Work to be completed:
Within the records below, how many lines hold the string "polo"? State that number and nothing else.

Start of Exercise data

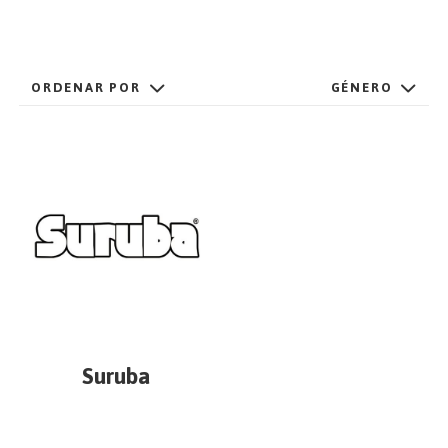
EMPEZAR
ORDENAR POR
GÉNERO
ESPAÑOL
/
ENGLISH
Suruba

End of Exercise data
Start of Exercise data

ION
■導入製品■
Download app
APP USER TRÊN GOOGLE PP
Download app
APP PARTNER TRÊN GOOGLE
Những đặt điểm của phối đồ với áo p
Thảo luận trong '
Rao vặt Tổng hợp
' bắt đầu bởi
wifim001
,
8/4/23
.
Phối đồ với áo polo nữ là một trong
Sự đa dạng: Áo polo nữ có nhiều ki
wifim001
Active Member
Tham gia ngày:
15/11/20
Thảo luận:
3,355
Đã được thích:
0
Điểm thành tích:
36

End of Exercise data

Result for this task:
2